Add a new Run by using menu Runs/Add. All the created runs are listed in Runs tab with their NA tuning parameters: itmax, ns0, ns and nr. All actions of menu Runs apply only to the selected rows this table.
Initialization log
Upon run initialization the parameter space specified previously with the graphical interface is translated into parameters ranges and explicit conditions. A report is presented in Log tab. Each run has an individual dedicated log.
---------------------- List of parameters and conditions Dimension of parameter space = 5 200 < TopVp0 < 5000 m/s(323 bins) TopVp0 < TopVp1 Poisson's ratio checked 200 < TopVp1 < 5000 m/s(323 bins) TopVp0 < TopVp1 Poisson's ratio checked 150 < TopVs0 < 3500 m/s(316 bins) TopVs0 < TopVs1 Poisson's ratio checked 1 < DVs0 < 100 m(462 bins) 150 < TopVs1 < 3500 m/s(316 bins) TopVs0 < TopVs1 Poisson's ratio checked TopRho0=2000 kg/m3
The number of bins for each parameter is calculated to ensure a minimum relative precision of 1% (discrete values on a log scale).
Starting the inversion and status
Select run in Runs table and hit Start in menu Run. The Status pane shows the current advance of the inversion process. The minimum misfit achieved as a function of the number of generated models is plotted on the left. The table on the right displays among other information the minimum misfit and the number of model generated.
Viewing the results
There are three ways of plotting inversion of dispersion curves within Dinver. They are available in menu View, only the selected runs in Runs table are included in the plots.
Dispersions
This is probably the first thing to look at when running the first inversion on dispersion curve. You can estimate whether the best models have a dispersion close to the inverted curve. Select the correct slowness (phase or group) and polarization (Rayleigh or Love). All models with a misfit lower or equal to Maximum misfit are displayed. Maximum number of modes is used only when several modes (fundamental and higher) are inverted together. In this case, the dispersion curve has no standard deviation, hence the misfit is normalized by the slowness value. A 10% fit of the dispersion correspond to a misfit of approximately 0.1.
Ground profiles
A similar dialog box pops up when viewing the ground profiles. Maximum number of profiles must be set to 2 for Vp and Vs. This must not be confused with the number of models displayed. This later is controlled only by the maximum misfit (suggested value: 0.1, see previous section).

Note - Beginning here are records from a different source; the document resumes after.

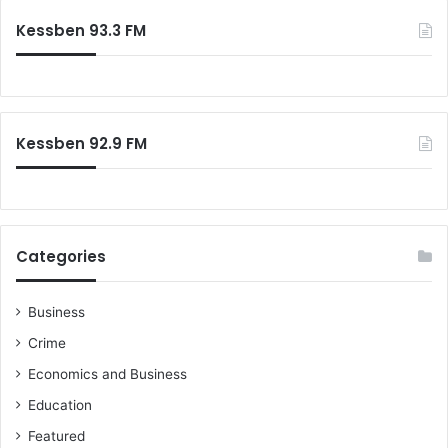
c
c
Kessben 93.3 FM
e
h
n
f
t
o
M
r
i
:
l
Kessben 92.9 FM
i
t
a
r
y
Categories
T
a
k
Business
e
Crime
o
v
Economics and Business
e
Education
r
s
Featured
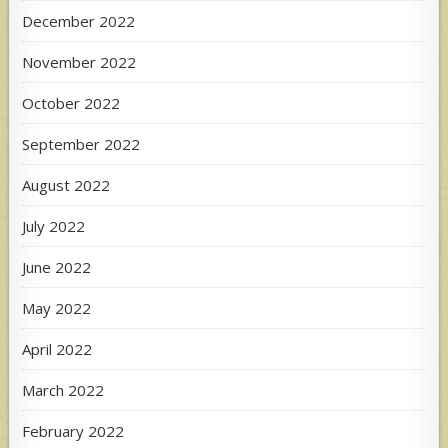
December 2022
November 2022
October 2022
September 2022
August 2022
July 2022
June 2022
May 2022
April 2022
March 2022
February 2022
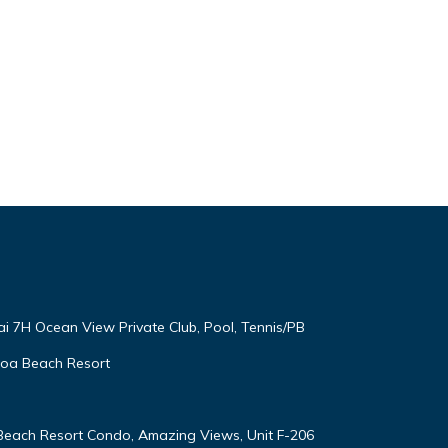
ai 7H Ocean View Private Club, Pool, Tennis/PB
oloa Beach Resort
 Beach Resort Condo, Amazing Views, Unit F-206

Obviously, the dispersion curve is not perfectly fitted at high frequency due to the too simplistic parameterization used in this tutorial. To go further, more complex parameterizations are required.

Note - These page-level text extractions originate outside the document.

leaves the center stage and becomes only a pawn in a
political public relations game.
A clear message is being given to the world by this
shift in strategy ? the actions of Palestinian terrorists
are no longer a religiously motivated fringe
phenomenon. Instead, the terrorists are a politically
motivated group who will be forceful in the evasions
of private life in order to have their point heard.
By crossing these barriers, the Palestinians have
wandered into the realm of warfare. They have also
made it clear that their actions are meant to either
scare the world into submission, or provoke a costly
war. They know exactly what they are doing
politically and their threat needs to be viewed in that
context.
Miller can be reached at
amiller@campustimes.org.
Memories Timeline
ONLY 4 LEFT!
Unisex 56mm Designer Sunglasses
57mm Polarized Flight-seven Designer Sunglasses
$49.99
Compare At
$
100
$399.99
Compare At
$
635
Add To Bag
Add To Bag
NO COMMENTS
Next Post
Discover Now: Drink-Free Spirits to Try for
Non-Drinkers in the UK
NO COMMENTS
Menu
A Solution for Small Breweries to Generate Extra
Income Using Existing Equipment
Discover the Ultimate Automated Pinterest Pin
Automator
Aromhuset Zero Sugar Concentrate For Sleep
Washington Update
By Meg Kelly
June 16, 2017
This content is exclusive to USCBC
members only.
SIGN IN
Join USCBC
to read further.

Parameter space projections
Under menu View, option Parameter space displays various 2D projections of the models. The default plots are parameter versus misfit values. Existing plots can be customized through the property editor or new plots can be inserted (menu Insert/Parameter plot.
Checking the robustness
The inversion process is a random process based on a pseudo-random generator. The exploration paths covered may slightly vary from run to run (keeping everything else constant), especially in complex parameter spaces with a high number of dimensions. This is good practice to check the robustness of the exploration by starting the inversion with another seed. Add a new Run, select it in the Runs table and start it.

In this too simple parameterization (5 dimensions) the solution region is pretty well explored and a very similar misfit is achieved in all cases. At this scale (1e-7), the misfits can be identical due to the discrete nature of the inversion algorithm. A complete and reliable solution to the inversion problem require testing more complex parameterizations.